En Sardaigne, La Maddalena montre l’exemple
De l’autre côté des Bouches de Bonifacio, l’archipel de La Maddalena fait figure de modèle de protection. Le parc national a instauré une zonation stricte : dans les zones Ma, dites de « protection intégrale », la navigation, le mouillage et même le simple passage sont interdits. C’est notamment le cas de Cala di Roto, sur l’île de Budelli, et de l’îlot de Spargiottello, tous deux fermés à tout accès par mer.
Dans les zones Mb, moins strictes, les plaisanciers peuvent jeter l’ancre uniquement de jour et sur des fonds sablonneux, après avoir obtenu un permis délivré par l’administration du parc.
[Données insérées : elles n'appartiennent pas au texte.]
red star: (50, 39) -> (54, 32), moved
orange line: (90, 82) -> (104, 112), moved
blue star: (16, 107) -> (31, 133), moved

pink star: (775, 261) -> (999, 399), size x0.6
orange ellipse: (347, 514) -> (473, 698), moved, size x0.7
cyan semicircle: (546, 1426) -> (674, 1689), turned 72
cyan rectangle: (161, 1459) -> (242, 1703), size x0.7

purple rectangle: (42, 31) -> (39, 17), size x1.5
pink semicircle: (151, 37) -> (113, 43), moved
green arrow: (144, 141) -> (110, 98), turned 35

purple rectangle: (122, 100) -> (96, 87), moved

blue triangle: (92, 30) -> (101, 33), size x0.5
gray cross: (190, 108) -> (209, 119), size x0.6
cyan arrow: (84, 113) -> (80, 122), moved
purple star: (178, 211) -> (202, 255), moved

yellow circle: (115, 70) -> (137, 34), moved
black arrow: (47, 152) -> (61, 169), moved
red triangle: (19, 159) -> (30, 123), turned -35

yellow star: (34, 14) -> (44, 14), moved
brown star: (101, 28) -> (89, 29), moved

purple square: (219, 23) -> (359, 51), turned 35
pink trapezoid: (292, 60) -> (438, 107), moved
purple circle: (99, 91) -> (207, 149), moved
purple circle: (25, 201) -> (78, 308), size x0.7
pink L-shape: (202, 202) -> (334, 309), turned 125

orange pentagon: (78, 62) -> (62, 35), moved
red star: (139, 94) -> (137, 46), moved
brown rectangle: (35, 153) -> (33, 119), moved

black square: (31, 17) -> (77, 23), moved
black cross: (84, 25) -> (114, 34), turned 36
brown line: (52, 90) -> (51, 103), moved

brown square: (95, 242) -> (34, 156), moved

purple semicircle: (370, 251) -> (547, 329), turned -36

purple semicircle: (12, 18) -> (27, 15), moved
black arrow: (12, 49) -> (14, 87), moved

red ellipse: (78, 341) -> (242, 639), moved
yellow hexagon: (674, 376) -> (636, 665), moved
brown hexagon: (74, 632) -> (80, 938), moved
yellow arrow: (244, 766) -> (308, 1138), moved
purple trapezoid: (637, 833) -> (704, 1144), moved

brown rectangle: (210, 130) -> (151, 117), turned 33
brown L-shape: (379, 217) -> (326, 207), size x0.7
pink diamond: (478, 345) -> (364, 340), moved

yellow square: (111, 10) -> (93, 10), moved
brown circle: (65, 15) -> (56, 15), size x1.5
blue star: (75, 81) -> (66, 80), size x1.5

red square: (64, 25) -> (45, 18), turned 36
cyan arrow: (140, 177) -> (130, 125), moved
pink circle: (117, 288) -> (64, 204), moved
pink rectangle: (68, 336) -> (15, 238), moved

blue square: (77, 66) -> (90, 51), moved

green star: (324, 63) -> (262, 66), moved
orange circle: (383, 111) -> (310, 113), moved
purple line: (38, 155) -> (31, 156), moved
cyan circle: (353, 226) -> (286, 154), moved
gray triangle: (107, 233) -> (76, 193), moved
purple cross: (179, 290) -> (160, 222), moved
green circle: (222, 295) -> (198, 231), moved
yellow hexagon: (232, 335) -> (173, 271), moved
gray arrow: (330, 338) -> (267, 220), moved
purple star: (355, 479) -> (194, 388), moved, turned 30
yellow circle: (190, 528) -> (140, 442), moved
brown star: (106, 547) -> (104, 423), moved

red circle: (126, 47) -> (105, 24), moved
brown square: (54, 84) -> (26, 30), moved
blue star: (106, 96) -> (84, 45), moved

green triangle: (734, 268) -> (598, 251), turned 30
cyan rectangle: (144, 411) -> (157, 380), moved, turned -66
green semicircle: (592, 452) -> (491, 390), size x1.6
Le non-respect de cette règle expose à une amende de plusieurs centaines d’euros. Une réglementation nocturne, interdisant le mouillage entre 21 h et 8 h, a même été instaurée par le parc avant d’être partiellement suspendue par la justice en 2025, preuve des tensions entre protection environnementale et liberté de naviguer.

Contrôles, sanctions et pédagogie
En Corse comme en Sardaigne, les contrôles sont désormais constants. Les gardes-côtes, les agents des parcs marins et les préfectures maritimes multiplient les patrouilles, tandis que des bouées jaunes marquent les zones interdites. En cas d’infraction, l’amende peut grimper rapidement, et certains capitaines ont déjà été poursuivis pour préjudice écologique après avoir jeté l’ancre dans une zone protégée.
Au-delà des sanctions, l’objectif est surtout de responsabiliser les navigateurs. Les parcs naturels et les marinas diffusent chaque été des cartes actualisées des zones interdites, disponibles aussi sur les applications nautiques. Dans certaines zones corses, la durée maximale de mouillage est désormais limitée à 72 heures, afin d’éviter la saturation des criques les plus sensibles.

Une mer qui se referme peu à peu
Ces restrictions traduisent une prise de conscience : le littoral corse et sarde n’est pas inépuisable. Si certaines criques mythiques, comme Scandola, sont devenues des sanctuaires marins inaccessibles, d’autres zones restent ouvertes, à condition de respecter des règles précises. Le message est clair : la liberté de jeter l’ancre doit désormais composer avec la protection du milieu marin.
Pour les plaisanciers, l’époque du « mouillage libre » touche à sa fin. Avant de s’approcher d’une crique isolée, mieux vaut désormais consulter les cartes officielles ou les arrêtés en vigueur. En Méditerranée, une erreur d’ancre peut vite coûter cher.